Avec les années 2000, d’autres moyens de lecture sont développés (le livre électronique), ainsi que des outils de recherche (les moteurs de recherche), ces derniers étant vus comme les concurrents directs des bibliothèques. Celles-ci travaillent alors sur le concept de web sémantique, toujours d’actualité. Les catalogues de bibliothèque sont plus conviviaux, « orientés-utilisateurs », et cela passe par d’autres interfaces, un moteur de recherche intégré et des descriptions bibliographiques allégées. Le web 2.0, interactif, apporte un renouveau avec les blogs, wikis, flux RSS ; les services aux utilisateurs évoluent et deviennent virtuels, à distance (le renseignement, le prêt) ; des portails de bibliothèques fédèrent les ressources et permettent des accès personnalisés. L’ABES se voit attribuer de nouvelles missions et des projets d’envergure ; internet a son dépôt légal. La BnF poursuit ses grands projets numériques avec GooglePrint, Gallica et ReLIRE.

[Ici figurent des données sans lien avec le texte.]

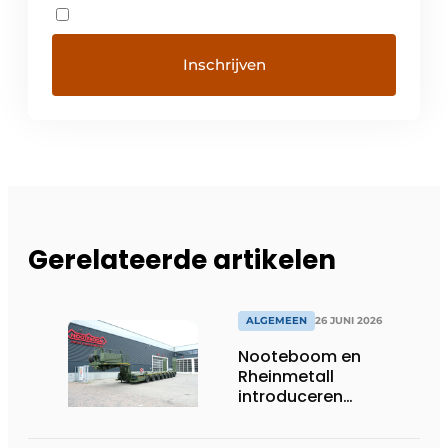
Gerelateerde artikelen
ALGEMEEN
26 JUNI 2026
Nooteboom en
Rheinmetall
introduceren
geavanceerde 8-
assige defensietrailer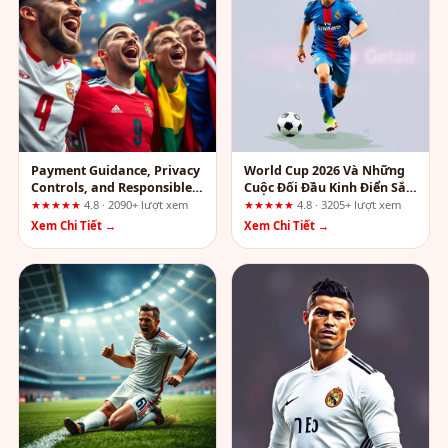
Payment Guidance, Privacy
World Cup 2026 Và Những
Controls, and Responsible
Cuộc Đối Đầu Kinh Điển Sắp
Gaming Resources: A
Diễn Ra
★★★★★
4.8 · 2090+ lượt xem
★★★★★
4.8 · 3205+ lượt xem
Complete s8zzz.com Review
Xem Chi Tiết →
Xem Chi Tiết →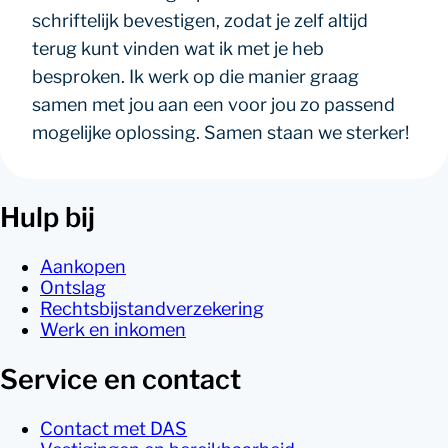
schriftelijk bevestigen, zodat je zelf altijd
terug kunt vinden wat ik met je heb
besproken. Ik werk op die manier graag
samen met jou aan een voor jou zo passend
mogelijke oplossing. Samen staan we sterker!
Hulp bij
Aankopen
Ontslag
Rechtsbijstandverzekering
Werk en inkomen
Service en contact
Contact met DAS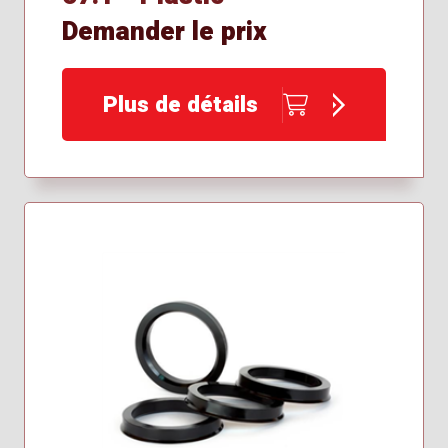
Demander le prix
Plus de détails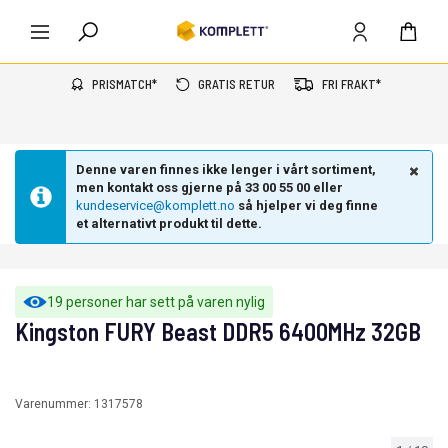
PRISMATCH*
GRATIS RETUR
FRI FRAKT*
Denne varen finnes ikke lenger i vårt sortiment,
men kontakt oss gjerne på 33 00 55 00 eller
kundeservice@komplett.no
så hjelper vi deg finne
et alternativt produkt til dette.
19 personer har sett på varen nylig
Kingston FURY Beast DDR5 6400MHz 32GB
Varenummer:
1317578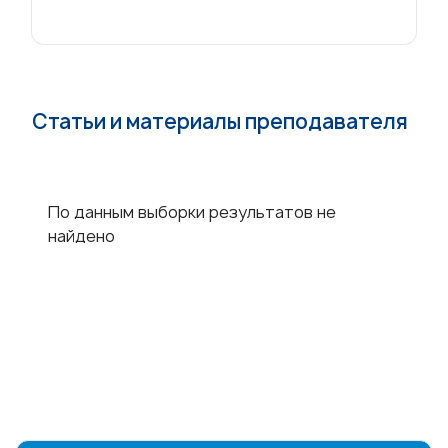
Статьи и материалы преподавателя
По данным выборки результатов не
найдено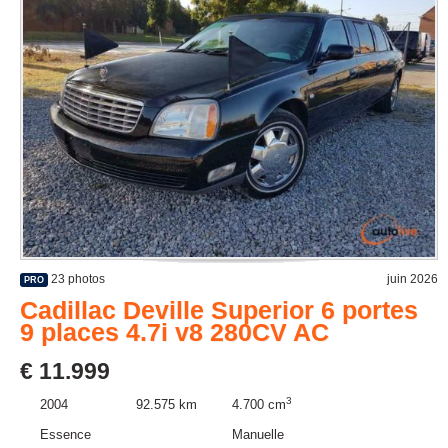
23 photos
juin 2026
PRO
Cadillac Deville Superior 6 portes
9 places 4.7i v8 280CV AC
€ 11.999
3
2004
92.575 km
4.700 cm
Essence
Manuelle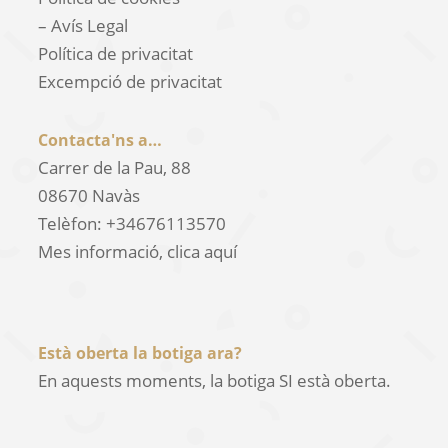
– Avís Legal
Política de privacitat
Excempció de privacitat
Contacta'ns a…
Carrer de la Pau, 88
08670
Navàs
Telèfon:
+34676113570
Mes informació,
clica aquí
Està oberta la botiga ara?
En aquests moments, la botiga SI està oberta.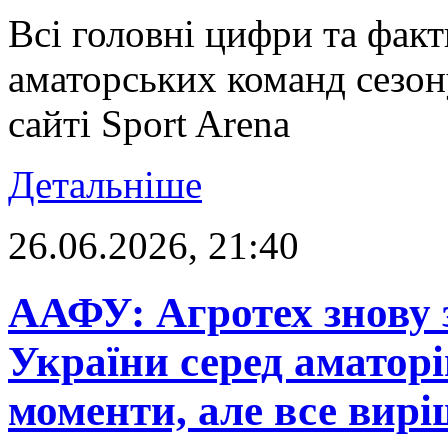
Всі головні цифри та фак
аматорських команд сезону
сайті Sport Arena
Детальніше
26.06.2026, 21:40
ААФУ: Агротех знову 
України серед аматорі
моменти, але все вирі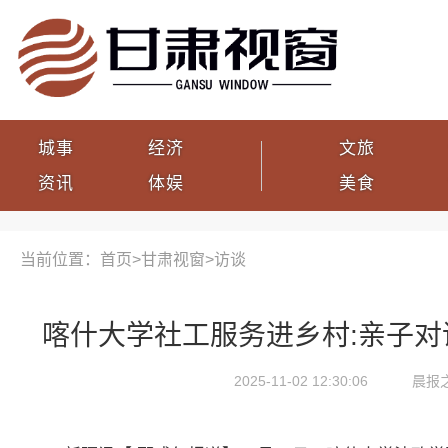
城事
经济
文旅
资讯
体娱
美食
当前位置：首页>
甘肃视窗
>
访谈
喀什大学社工服务进乡村:亲子对
2025-11-02 12:30:06
晨报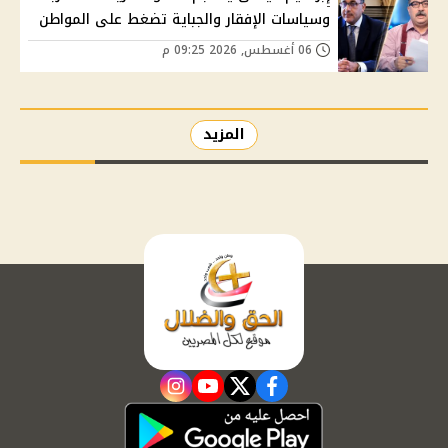
وسياسات الإفقار والجباية تضغط على المواطن
06 أغسطس, 2026 09:25 م
المزيد
instagram
youtube
twitter
facebook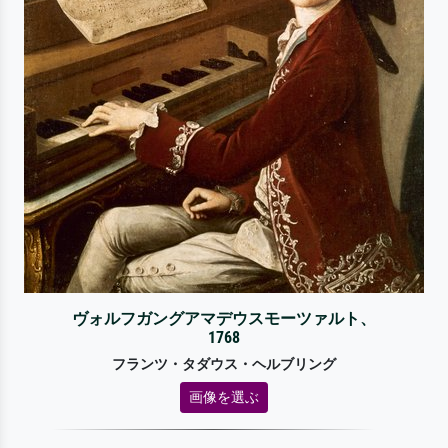
ヴォルフガングアマデウスモーツァルト、
1768
フランツ・タダウス・ヘルブリング
画像を選ぶ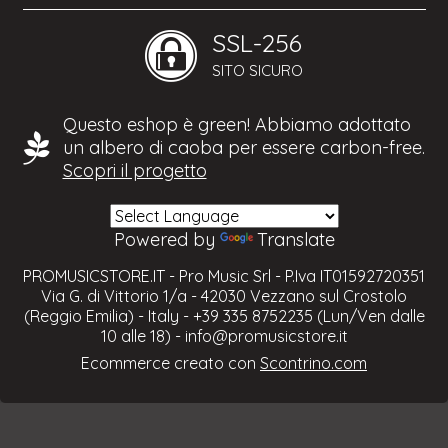
SSL-256
SITO SICURO
Questo eshop è green! Abbiamo adottato
un albero di caoba per essere carbon-free.
Scopri il progetto
Powered by
Translate
PROMUSICSTORE.IT - Pro Music Srl - P.Iva IT01592720351
Via G. di Vittorio 1/a - 42030 Vezzano sul Crostolo
(Reggio Emilia) - Italy - +39 335 8752235 (Lun/Ven dalle
10 alle 18) -
info@promusicstore.it
Ecommerce creato con
Scontrino.com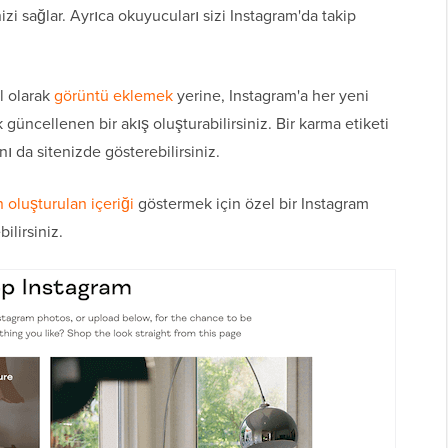
izi sağlar. Ayrıca okuyucuları sizi Instagram'da takip
l olarak
görüntü eklemek
yerine, Instagram'a her yeni
güncellenen bir akış oluşturabilirsiniz. Bir karma etiketi
nı da sitenizde gösterebilirsiniz.
n oluşturulan içeriği
göstermek için özel bir Instagram
ilirsiniz.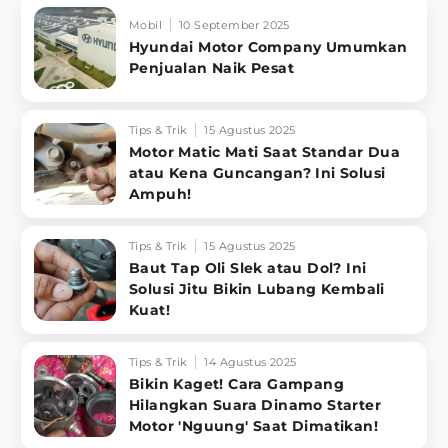
Mobil
10 September 2025
Hyundai Motor Company Umumkan
Penjualan Naik Pesat
Tips & Trik
15 Agustus 2025
Motor Matic Mati Saat Standar Dua
atau Kena Guncangan? Ini Solusi
Ampuh!
Tips & Trik
15 Agustus 2025
Baut Tap Oli Slek atau Dol? Ini
Solusi Jitu Bikin Lubang Kembali
Kuat!
Tips & Trik
14 Agustus 2025
Bikin Kaget! Cara Gampang
Hilangkan Suara Dinamo Starter
Motor 'Nguung' Saat Dimatikan!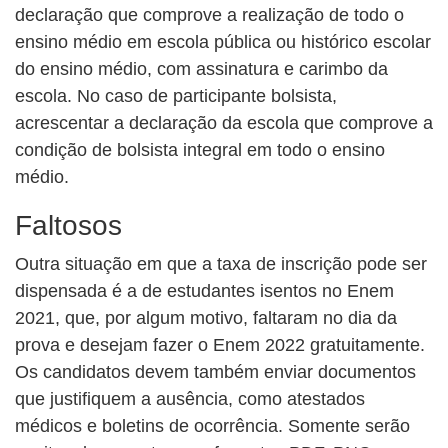
declaração que comprove a realização de todo o
ensino médio em escola pública ou histórico escolar
do ensino médio, com assinatura e carimbo da
escola. No caso de participante bolsista,
acrescentar a declaração da escola que comprove a
condição de bolsista integral em todo o ensino
médio.
Faltosos
Outra situação em que a taxa de inscrição pode ser
dispensada é a de estudantes isentos no Enem
2021, que, por algum motivo, faltaram no dia da
prova e desejam fazer o Enem 2022 gratuitamente.
Os candidatos devem também enviar documentos
que justifiquem a ausência, como atestados
médicos e boletins de ocorrência. Somente serão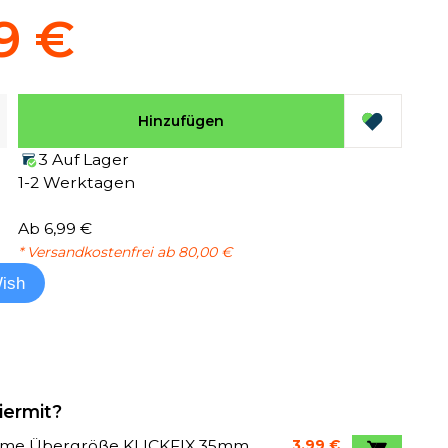
9 €
Hinzufügen
3 Auf Lager
1-2 Werktagen
Ab 6,99 €
* Versandkostenfrei ab 80,00 €
ish
iermit?
me Übergröße KLICKFIX 35mm
3,99 €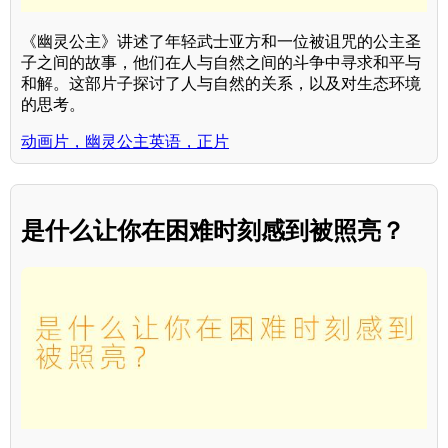
《幽灵公主》讲述了年轻武士亚方和一位被诅咒的公主圣
子之间的故事，他们在人与自然之间的斗争中寻求和平与
和解。这部片子探讨了人与自然的关系，以及对生态环境
的思考。
动画片，幽灵公主英语，正片
是什么让你在困难时刻感到被照亮？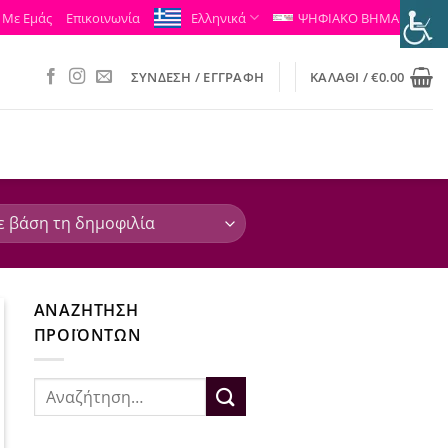
 Με Εμάς
Επικοινωνία
Ελληνικά
ΨΗΦΙΑΚΟ ΒΗΜΑ
ΣΎΝΔΕΣΗ / ΕΓΓΡΑΦΉ
ΚΑΛΆΘΙ /
€
0.00
ΑΝΑΖΉΤΗΣΗ
ΠΡΟΪΌΝΤΩΝ
Αναζήτηση
για:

« Le temps des médiateurs » (partie V) clôt cet ouvrage. Et Y. Desrichard d’affirmer : « Plus les bibliothèques avancent dans la révolution numérique… plus leur dimension humaine se renforce », ce que je ne saurais démentir. L’exemple des développements documentaires pour les publics empêchés – la norme DAISY ; BrailleNet ; la médiathèque Valentin-Haüy – est donné. Le livre électronique a une seconde chance grâce aux liseuses et tablettes, avec cependant la difficulté de lui fournir un cadre juridique ; le cas de la musique et des vidéos est plus délicat en bibliothèque, notamment par rapport au streaming.
Dans sa conclusion, l’auteur évoque la question des réseaux sociaux, de la « fin annoncée » des bibliothèques, de la continuité du support papier… en bref, l’histoire continue.
On ne peut que féliciter Yves Desrichard de nous fournir un panorama si complet, détaillé et riche de Cinquante ans de numérique en bibliothèque. La gageure, réussie, consistait à synthétiser ces développements, sans rien oublier, tout en parvenant à ne pas ennuyer les lecteurs potentiels. La bibliothèque numérique existe bel et bien, en regard de la bibliothèque physique, elles se complètent et interagissent.